Small taping you in-depth analysis of the principles of SQL Server indexing

Last Update:2018-07-12 Source: Internet

Author: User

Tags first row unique id

Developer on Alibaba Coud: Build your first app with APIs, SDKs, and tutorials on the Alibaba Cloud. Read more ＞

In fact, you can understand the index as a special directory, the following article mainly introduces the SQL Server index principle of the relevant information, the text through the sample code introduced in very detailed, to everyone's study or work has a certain reference learning value, The friends who need to study together with the small series

Objective

This article is my previous notes collated, with the index as the portal to explore the relevant database knowledge (and modified to make people better digestion). SQL Server Contact soon friends can only look at the following Blue font words, simple and useful to save time, if the database is a good friend, you can see all, welcome to explore.

The concept of an index

The purpose of the index: our data query and processing speed has become a measure of the success of the application system standards, and the use of indexes to speed up data processing speed is often the most commonly used optimization method.

What the index is: the index in the database is similar to a book's directory, and the use of a catalog in a book allows you to quickly find the information you want without having to read through the books. In a database, a database program can use an index to weigh the data in a table without having to scan the entire table. The catalog in the book is a word and a list of the page numbers where the words are, and the indexes in the database are the values in the table and a list of where each value is stored.
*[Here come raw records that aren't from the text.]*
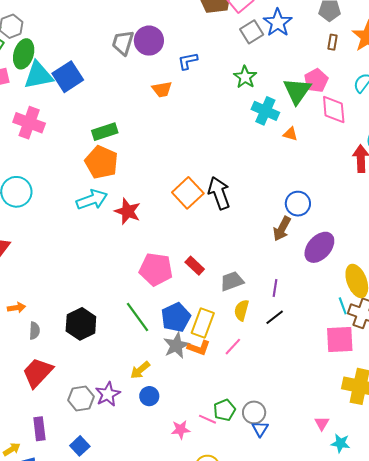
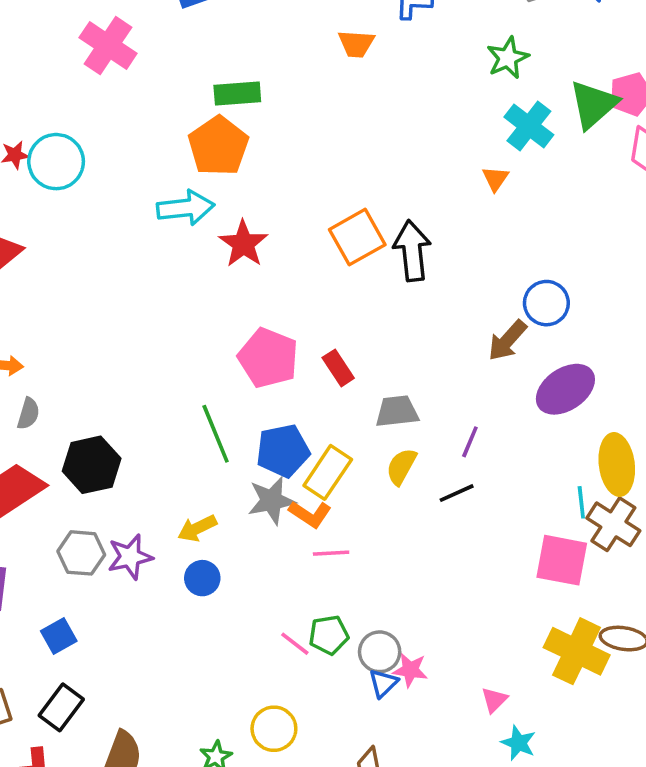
orange triangle: (290, 134) -> (495, 179), moved, turned 35
black hexagon: (81, 324) -> (92, 465), moved
pink line: (233, 347) -> (331, 553), moved, turned 30
pink star: (181, 430) -> (410, 670), moved

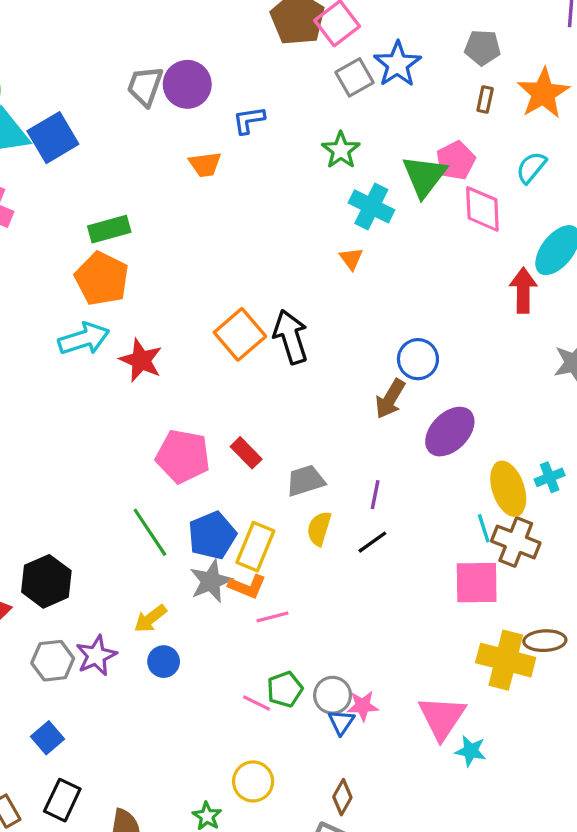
pink triangle: (494, 700) -> (442, 717), size x2.0

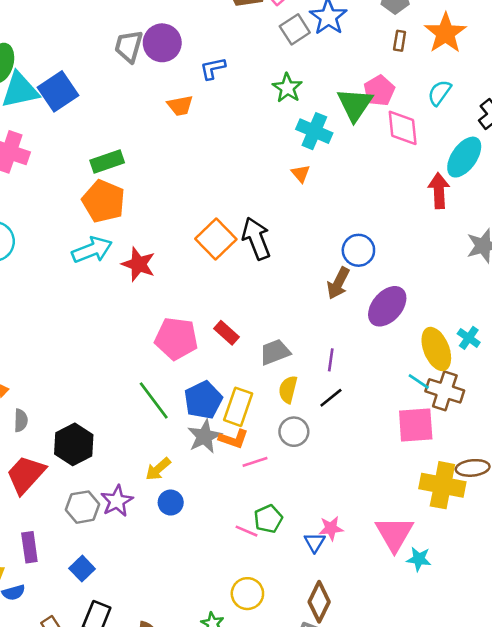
cyan cross: (550, 477) -> (469, 338), turned -30
cyan line: (484, 528) -> (419, 381), turned -35
gray circle: (333, 695) -> (294, 432), moved
brown diamond: (342, 797) -> (319, 602), size x1.4

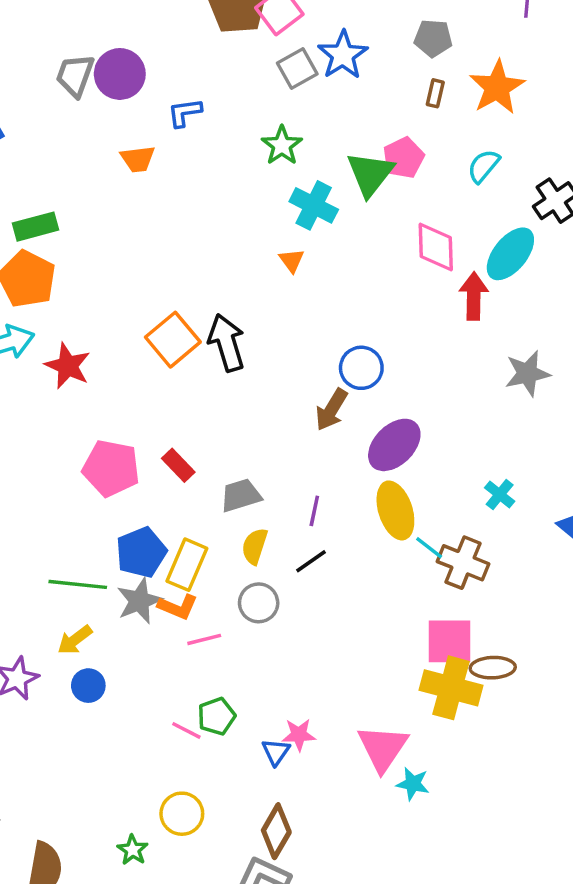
pink diamond: (403, 128) -> (436, 247), moved
yellow ellipse: (436, 349) -> (395, 510), moved
green line: (154, 400) -> (78, 584), moved, turned -51
pink square: (416, 425) -> (449, 641), moved

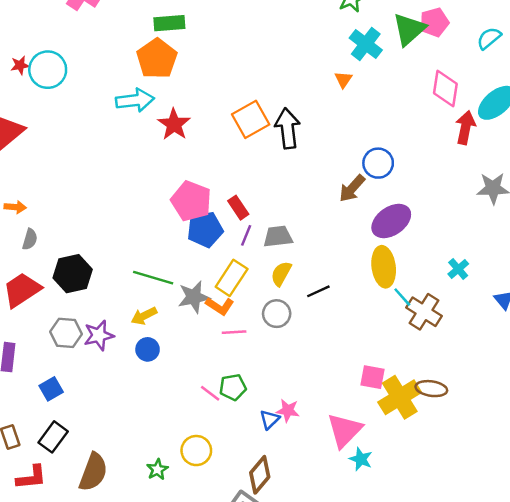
purple line: (314, 511) -> (246, 235), moved
blue pentagon: (141, 552) -> (205, 230), moved
pink square: (449, 641) -> (373, 377), moved, size x0.7
yellow cross: (451, 688) -> (400, 397), turned 33

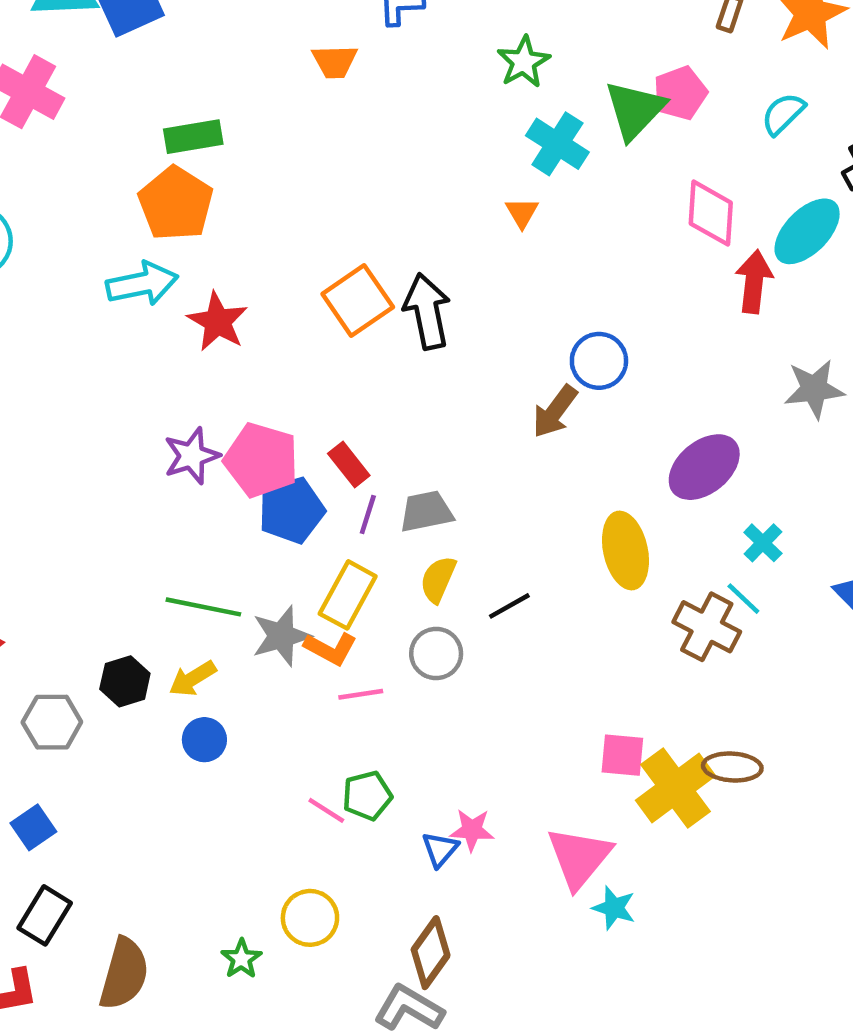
purple ellipse: (391, 221) -> (704, 467), moved
black hexagon: (73, 274) -> (125, 681), moved, size x0.7
cyan line: (402, 297) -> (743, 599), moved
purple star: (99, 335) -> (192, 456), moved

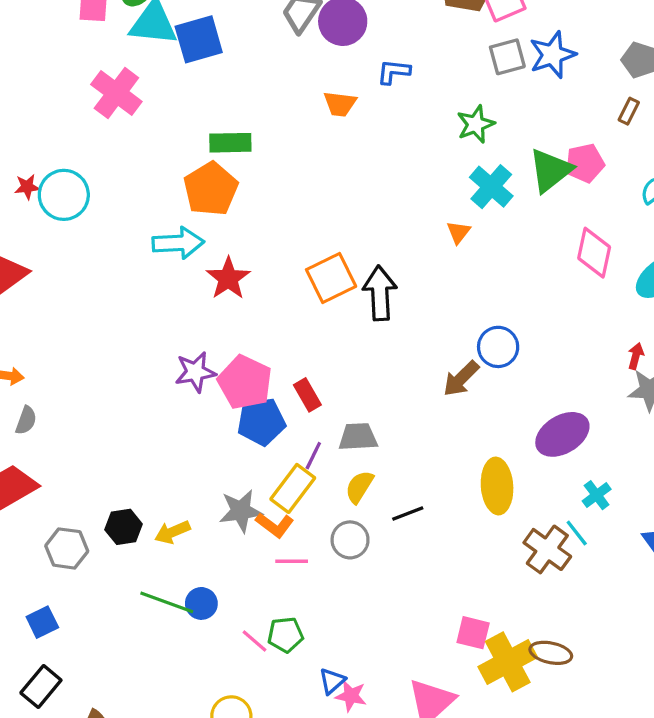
red arrow: (754, 282) -> (636, 356), moved, size x0.6
purple line: (368, 515) -> (313, 456), moved
green line: (203, 607) -> (167, 602), moved
blue circle: (204, 740) -> (201, 603), moved
pink star: (472, 830) -> (351, 696), moved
The pros and cons of the index: most of the overhead of query execution is I/O, and one of the primary goals of using indexes to fetch high performance is to avoid full table scans, because full table scans need to read every data page of a table from disk, and if an index points to data values, then the query needs to read only a few disks at a time. Therefore, reasonable use of the index can speed up the data query. However, indexes do not always improve the performance of the system, and indexed tables require more storage space in the database, as well as the time required to delete and remove data, and to maintain the index for longer processing time. So we should use the index reasonably, update the sub-optimal index in time.

1. Clustered indexes and nonclustered indexes

Indexes into clustered and nonclustered indexes

1.1 Clustered Index

The data for the table is stored in the data page (the pagetype tag of the data page is 1), and the SQL Server page is 8k, and the next page is saved by filling a page. If the table has a clustered index, then a single piece of physical data is stored in the page by the size of the clustered index field in ascending/descending order. When you update or intermediate insert/delete data on a clustered index field, it causes the table data to move (which can have a performance impact) because it keeps ascending/descending ordering.

Note that the primary key is simply the clustered index by default, it can also be set to a nonclustered index, or it can be set to a clustered index on a non-primary key field, and only one clustered index is available for the whole table.

A good clustered index field typically contains the following 4 features:

(A). Self-growth

Always add records at the end to reduce paging and index fragmentation.

(B). Not to be changed

Reduce data movement.

Uniqueness is the most desirable attribute of any index and can be used to clarify the position of the index key value in the sort.

More importantly, the index key is unique, and it can point to the source data row RIDs correctly in each record. If the clustered index key value is not unique, SQL Server needs an internally generated Uniquifier column combination as a clustered key to guarantee the "key value" uniqueness; if the nonclustered index key value is not unique, the RID column (the clustered index key or the row pointer in the heap table) is added to guarantee the "key value" uniqueness.

Thinking (can be skipped): The index "key value" is also guaranteed to be unique on non-leaf nodes, because it should be to clarify the position of the index record in a non-leaf node. For example, there is a nonclustered index field Name2, there are many records of name2= ' a ' in the table, causing name2= ' a ' to have multiple index records (nodes) on non-leaf nodes, then insert a name2= ' A ' record, it is possible to quickly determine which index record (node) to insert on the rid of the non-leaf node and the rid of the new record, and if there is no rid of the non-leaf node, it is necessary to traverse the leaf nodes of all name2= ' a ' to determine the location. Also, when we select * from Table1 where name2<= ' a ', the returned data is sorted by nonclustered index Name2 and RID, and it is good to understand that the returned data is sorted in the order in which the index is stored here. This is the result of this SQL query that is useful to the Name2 index, and if the database query plan chooses direct table data scanning due to a "tipping point" problem, the returned data is sorted by default in the order of the table data.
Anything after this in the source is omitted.